Потом на его счастье в один прекрасный день – это было, скорее всего, во вторник на пасхальной неделе – к нему поднялись четверо батраков с низины, из Грюйэра, которые хотели, как повелось, сдать крестьянину Бошунгу целое стадо скота на летний выпас. Они не могли знать, что крестьянин Бошунг помер несколько месяцев тому назад. Якоб тоже не стал им перечить, а представился тем, кем и был: старшим сыном Бошунга. Батраков это сведение устроило, они передали ему скотину и ушли к себе в низину до осени.
Стадо состояло из тридцати одной молочной коровы и девятнадцати телят. Так Якоб на всё лето был обеспечен молоком и сливками, а также занят по горло. От своего отца он научился перерабатывать молоко в масло и сыр, а мать показала ему, как заготавливать на зиму дикую малину, ежевику и бузину. Ночами он время от времени спускался в долину и воровал картошку на отдалённых огородах; он выдёргивал лишь отдельные кусты в середине поля, чтобы воровство не бросалось в глаза. Осенью батраки вернулись и забрали коров. И тогда Якоб однажды утром обнаружил на стропилах своей хижины тщательно завёрнутый в промасленную тряпку французский мушкет, который там припрятал, должно быть, какой-то его браконьерствующий предок; там же был и свёрток с чёрным порохом и мешочек со свинцовыми пулями и пыжами. Он разобрался со способом их применения, сделал несколько тренировочных выстрелов и уже скоро уложил свою первую серну. Так он довольно сытно перезимовал, а когда весна опять вернулась и снег растаял… Ты уже спишь?
– Нет.
– Якоб живёт совсем один на своих высокогорных пастбищах. Летом он при своих коровах: по утрам и вечерам доит их и делает из молока сыр. Он гоняет их пастись на самые сочные луга и выставляет им цельный камень соли, который они любят лизать, а чтобы защитить их от слепней, разжигает дымные костры из сырого сена. Если к стаду приближается волк или медведь, он прогоняет их палкой, а если телёнок невзначай забьётся в скалы, он выносит его на своих сильных руках назад на пастбище. Если корова съест какую-нибудь вредную траву и сляжет со вздутым брюхом, Якоб прокалывает ей бок своим ножом, и корова доверчиво это сносит и после наступившего облегчения благодарно лижет ему руку своим шершавым языком.
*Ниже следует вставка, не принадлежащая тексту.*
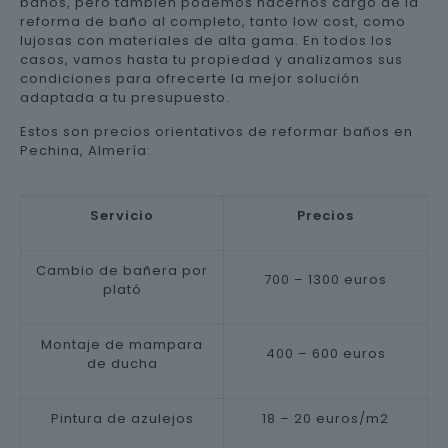
baños, pero también podemos hacernos cargo de la
reforma de baño al completo, tanto low cost, como
lujosas con materiales de alta gama. En todos los
casos, vamos hasta tu propiedad y analizamos sus
condiciones para ofrecerte la mejor solución
adaptada a tu presupuesto.
Estos son precios orientativos de reformar baños en
Pechina, Almería:
Servicio
Precios
Cambio de bañera por
700 – 1300 euros
plató
Montaje de mampara
400 – 600 euros
de ducha
Pintura de azulejos
18 – 20 euros/m2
Ночами одиночество закрадывается ему во внутренности вместе со страхом, что в темноте к нему может подобраться дикий зверь. Вдали иногда слышится визг и скрежет ледника, скользящего своими массами по камням; иногда это воспринимается на слух как детский плач, иногда как жалоба старухи – и пробирает Якоба до мозга костей. В такие ночи он ищет утешения и защиты в тепле под боком у коров, укладываясь спать среди них, и поёт им песню, и коровы принимают его, словно телёнка, и следят за тем, чтобы невзначай не задавить его во сне. И тогда ничего не слышно, кроме пыхтения коров и сердцебиения Якоба. По многу часов он лежит без сна посреди тёмной красоты ночи, глядит вверх в чёрное небо и созерцает беззвучную, очевидно регулярную, подобно часовому механизму, и всё же столь непонятную механику небесных тел, и потом ищет утешения в надежде, что и сам он – хотя ему и неясно его место в этой механике – есть действующая частица этого огромного часового механизма.
Семь лет Якоб живёт там наверху один, по триста дней в году не встречая ни единой человеческой души. Он разучился говорить настолько, что в его языке осталось лишь несколько слов по-немецки и по-французски. Люди в деревне его не забыли, но оставили в покое. Они считали его чудаком, отшельником, волчонком. Никуда не годным, но хотя бы безобидным.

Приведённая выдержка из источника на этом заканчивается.